跨学科史学方法论建设之所以成效甚微,原因还在于除个别学者外,绝大多数历史学者实际上没有能够找到一个跨学科的生长基地或平台。符号学、诠释学的引进,可以说解决了“基地”或“平台”问题。但是,由于现代学术制度、学术市场化,特别是学科本位主义的制约,以跨学科或跨文化为特征的新的史学方法论的建构,或者处于学术体制和学科职场之外的边缘性游离地位(如李幼蒸的符号学、历史符号学研究),或者仅仅局限于学院之内的与实证历史学和理论历史学都缺乏密切联系的学科或课题领域,对于史学发展并未起真正的推动作用(如历史诠释学)。
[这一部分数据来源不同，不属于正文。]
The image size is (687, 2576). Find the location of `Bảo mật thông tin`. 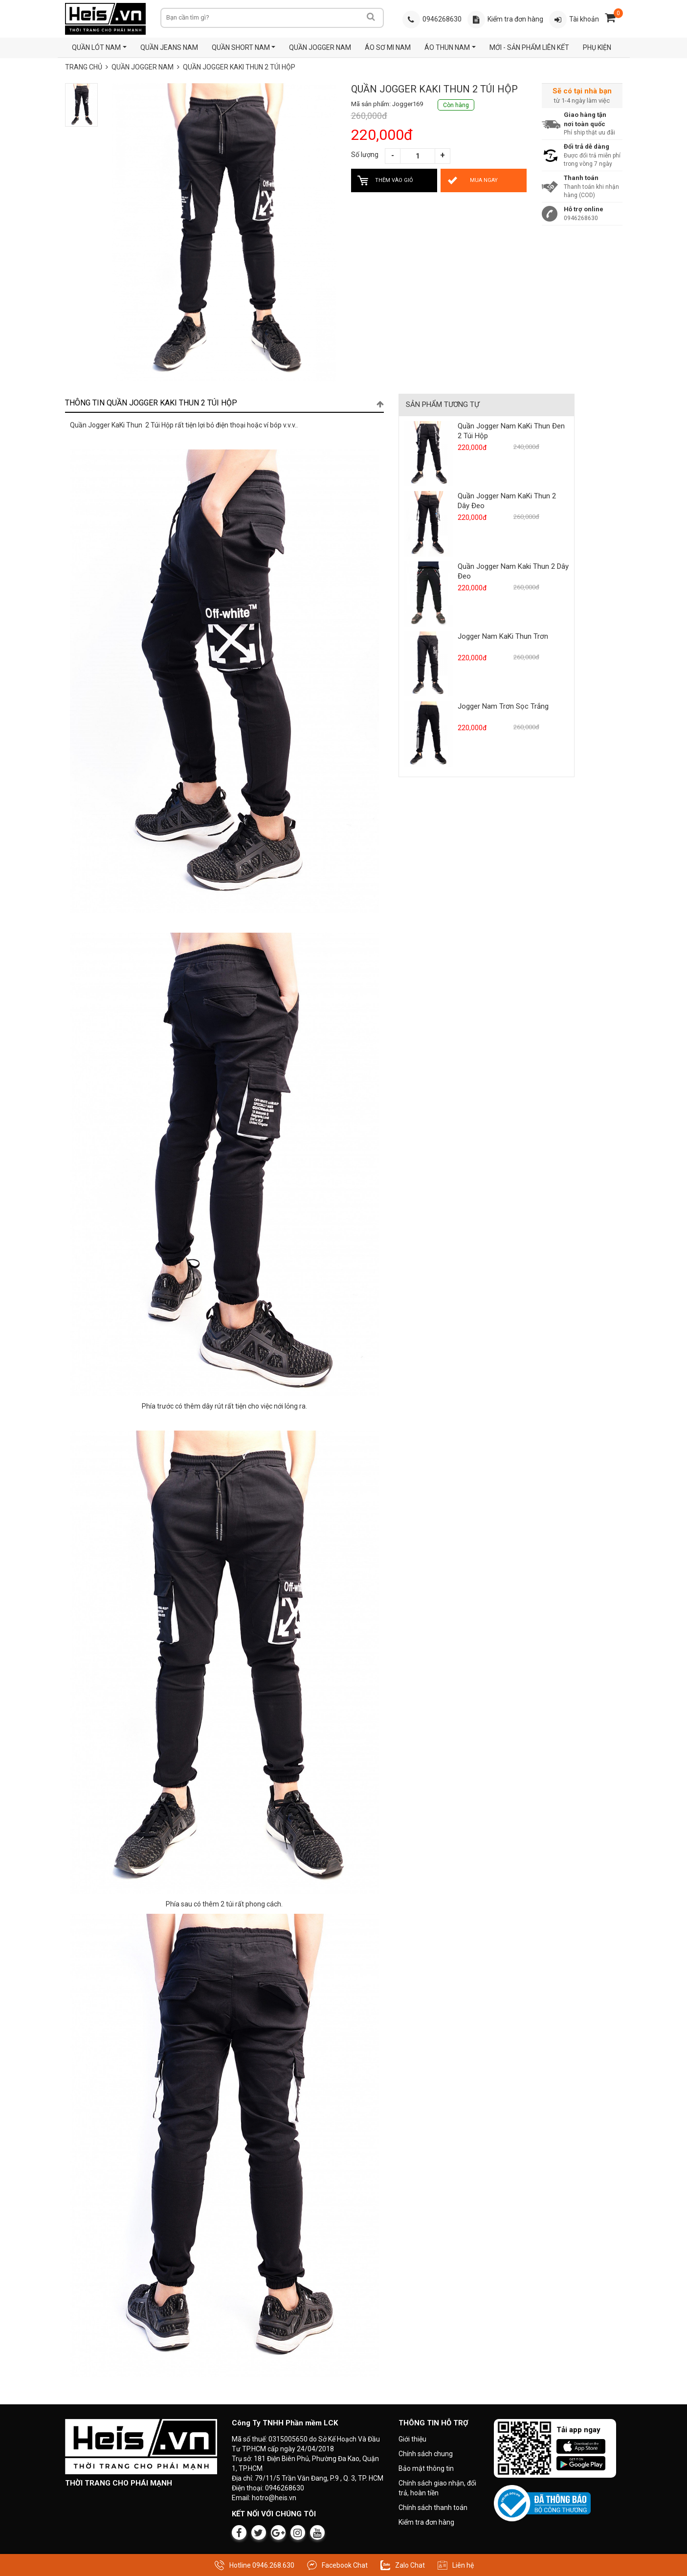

因此,从实效来看,新时期历史学者的跨学科史学方法论探索,并没有在史学方法论层面达到多元化的目标,其主要的成就可能仅只是历史研究对象和史料内容的多元化。之所以说“可能”,是因为确切地说,这一点“成就”其实是由于改革开放所造成的现实的生活世界和社会世界的巨大而又深刻的变化所致,而不是学科自身发展的逻辑结果。

五、余论

1949年以来的中国历史学界,历史学方法论,长期以来盛行的是“知性的形而上学”唯物史观。在这种中国式“唯物史观”的指导下,历史学者教条的、机械的、以贴标签的形式把马克思“实践的唯物主义”历史理论套用到具体历史问题的研究上,形成了一直流传至今的史学文本话语模式。对于这个模式,邓晓芒在讲授哲学史方法论时曾经就它在哲学史学科领域的表征有一个很好的概括:“这个模式表现在[哲学史]写作上面,无非就是一开始就谈社会历史条件,然后是生产和经济的发展,奴隶社会经济呀,封建社会经济呀,资本主义社会经济呀。然后是从这个社会经济发展中所产生出来的阶级关系、阶级斗争。把阶级斗争分析出来后,然后就往那哲学家的头上去套,这个哲学家代表哪个阶级,那个哲学家代表哪个阶级,所有的哲学观点都是代表某个阶级的利益而提出来的,那么利益不同,当然所反映出来的哲学观点也就不同了。所以哲学观点上讲来讲去实际上都是利益的不同,都是耍嘴皮子的事情,最后都是一些利益冲突,利害冲突,代表哪个阶级的利益。这是以往哲学史的传统写法,今天看起来好像很荒谬,但是在当时是不可动摇的。”[34]在历史学界,这种史学文本话语模式直到今天也没有改变多少。无论经济史、政治史、思想史、文化史、军事史、法制史研究,都不可能缺少经济、政治、思想文化这三大块内容,“经济基础”的分析尤其是必不可少的内容。因此,不管哪一门专门史,都缺乏纯粹性,都缺乏自身应有的抽象高度。表面上看,把任何历史课题的研究都分析到“经济基础”这一最底部,似乎做到了“深入”,达到了“根本”,但是实际上并没有真正深入到其自身固有的根基部分,即缺乏在自身内部展开的学理分析和思想理论分析。可以说,以专门史或专题史为名的著述,都是不同程度上的横向“通史”,即以某个专题为轴心而展开,至少囊括经济史、政治史、思想文化史三大块内容的“横通史”,而不是精确意义上的“专门史”或“专题史”。缺乏西方历史学通常具有的专精性(专门性和精深性),是制约中国史学深入发展的一个顽症。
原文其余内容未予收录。